*** Opening DATASET EXCERPTS ***

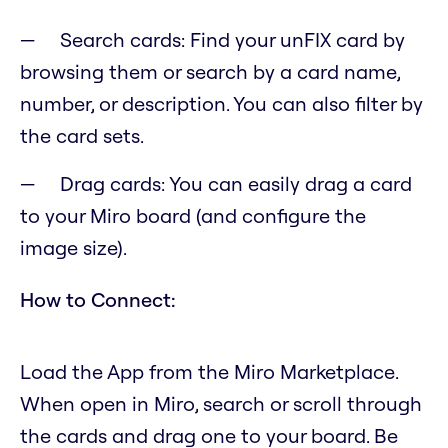
Search cards: Find your unFIX card by
browsing them or search by a card name,
number, or description. You can also filter by
the card sets.
Drag cards: You can easily drag a card
to your Miro board (and configure the
image size).
How to Connect:
Load the App from the Miro Marketplace.
When open in Miro, search or scroll through
the cards and drag one to your board. Be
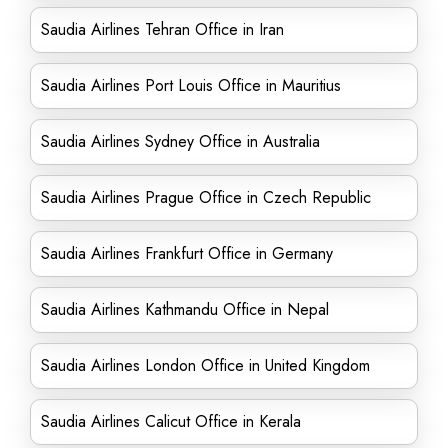
Saudia Airlines Tehran Office in Iran
Saudia Airlines Port Louis Office in Mauritius
Saudia Airlines Sydney Office in Australia
Saudia Airlines Prague Office in Czech Republic
Saudia Airlines Frankfurt Office in Germany
Saudia Airlines Kathmandu Office in Nepal
Saudia Airlines London Office in United Kingdom
Saudia Airlines Calicut Office in Kerala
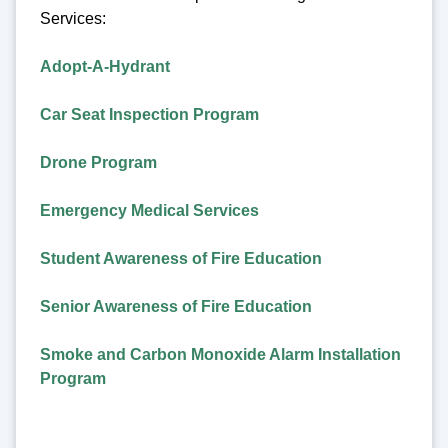
Services:
Adopt-A-Hydrant
Car Seat Inspection Program
Drone Program
Emergency Medical Services
Student Awareness of Fire Education
Senior Awareness of Fire Education
Smoke and Carbon Monoxide Alarm Installation
Program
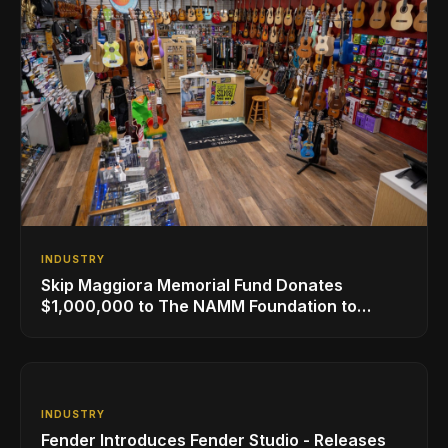
INDUSTRY
Skip Maggiora Memorial Fund Donates
$1,000,000 to The NAMM Foundation to
Create New Retail Innovation Award
INDUSTRY
Fender Introduces Fender Studio - Releases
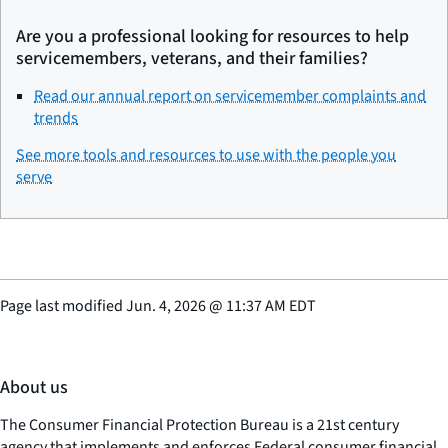
Are you a professional looking for resources to help
servicemembers, veterans, and their families?
Read our annual report on servicemember complaints and
trends
See more tools and resources to use with the people you
serve
Page last modified
Jun. 4, 2026
@
11:37 AM EDT
About us
The Consumer Financial Protection Bureau is a 21st century
agency that implements and enforces Federal consumer financial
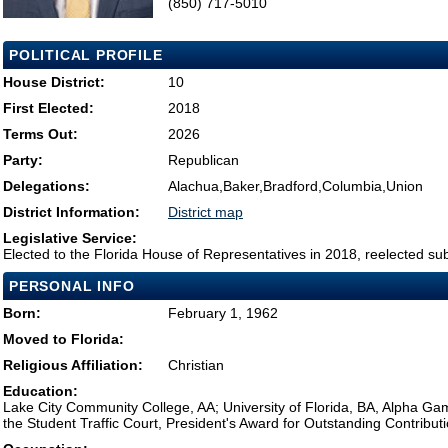
(850) 717-5010
POLITICAL PROFILE
House District:
10
First Elected:
2018
Terms Out:
2026
Party:
Republican
Delegations:
Alachua,Baker,Bradford,Columbia,Union
District Information:
District map
Legislative Service:
Elected to the Florida House of Representatives in 2018, reelected su
PERSONAL INFO
Born:
February 1, 1962
Moved to Florida:
Religious Affiliation:
Christian
Education:
Lake City Community College, AA; University of Florida, BA, Alpha Gam
the Student Traffic Court, President's Award for Outstanding Contributio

*** Closing DATASET EXCERPTS ***

Search term "cards": return each line of the data that contains it.

Search cards: Find your unFIX card by
Drag cards: You can easily drag a card
the cards and drag one to your board. Be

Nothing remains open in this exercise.